The heterostructure semiconductors composed of the system AlGaAs/GaAs are presented as shown in Fig. 1 with GaAs as the well region and AlGaAs as the barrier region. Table 4 lists the calculated quasi-resonant energy and their associated quasi-lifetimes obtained for nanoscale AlGaAs/GaAs double-barrier structure for a = 5.0 nm, b = 2.0 nm, m₁ = 0.067, m₂ = m₁ + 0.083 × with x = 0.5, and a potential height V₀ = 0.5 eV. Our results are in good agreement with those obtained by the recently used numerical methods [29]. Figure 9 displays the dependence of the natural logarithm of transmission coefficients for Al_xGa_1-xAs/GaAs double-barrier structure upon resonant energy at T = 300 K for a = 5.0 nm, b = 2.0 nm, m₁ = 0.067, m₂ = m₁ + 0.083 × with Al mole fraction, x = 0.5, and V₀ = 0.5 eV. In Fig. 9 there are two resonant peaks appearing in the transmissivity for the value of the barrier thickness of 2.0 nm. The values of the resonant peaks and their associated lifetimes are given in Table 4. These values fairly agree well with that related to the complex energy technique and with the experimental values [29].

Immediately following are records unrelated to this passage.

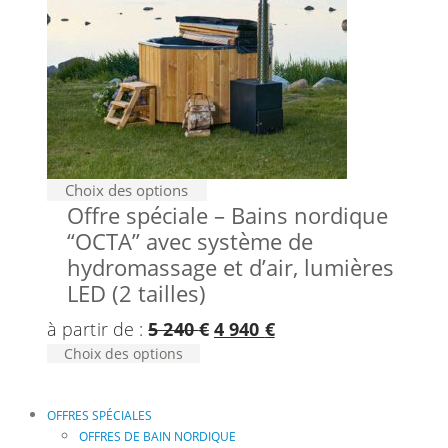
Ce
Choix des options
Offre spéciale – Bains nordique
produit
“OCTA” avec système de
a
plusieurs
hydromassage et d’air, lumières
variations.
LED (2 tailles)
Les
Le
Le
à partir de :
5 240
€
4 940
€
options
Ce
Choix des options
prix
prix
peuvent
produit
être
initial
actuel
a
choisies
était :
est :
plusieurs
OFFRES SPÉCIALES
sur
variations.
OFFRES DE BAIN NORDIQUE
5
4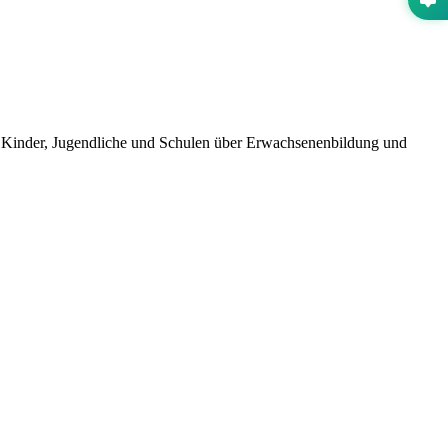
 Kinder, Jugendliche und Schulen über Erwachsenenbildung und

Table 4 Calculated quasi-resonant energy and quasi-lifetimes for AlGaAs/GaAs double-barrier heterostructures for a = 5.0 nm, m₁ = 0.067, m₂ = m₁ + 0.083 × with x = 0.5, and V₀ = 0.5 eV

Fig. 9

Natural logarithmic transmission coefficients for nanoscale AlGaAs/GaAs double-barrier heterostructures versus quasi-resonant energy at T = 300 K for a = 5.0 nm, b = 2.0 nm, m₁ = 0.067, m₂ = m₁ + 0.083 x, where x = 0.5, and V₀ = 0.5 eV

The obtained resonant energies and lifetimes for nanoscale AlGaAs/GaAs double-barrier heterostructures for another composition a = 5.0 nm, b = 5.0 nm, m₁ = m₂ = 0.067, and V₀ = 0.23 eV are listed in Table 5 and displayed in Fig. 10. Figure 10 depicts a single resonant peak that appears in the transmissivity for the barrier thickness of 5.0 nm. The resonant peak occurs at E₁ = 0.106 eV and its associated lifetime is τ₁ = 0.642 ps. The resonant energy calculated by the complex energy technique is 0.08 eV. The values computed by the two methods are very close to each other. The resonant lifetimes calculated by the complex energy technique is 0.64 ps and that found by the transfer matrix technique is 0.642 ps which are in good agreement with that calculated by Shao et al. [30]. The value of lifetime obtained by Sollner et al. [31] is 0.60 ps. Sollner et al. addressed that the high-frequency values measured with far IR lasers prove that the charge transport is faster than about 1.0 × 10^–13 s. The comparisons with both experimental and theoretical data confirm the validity of our results.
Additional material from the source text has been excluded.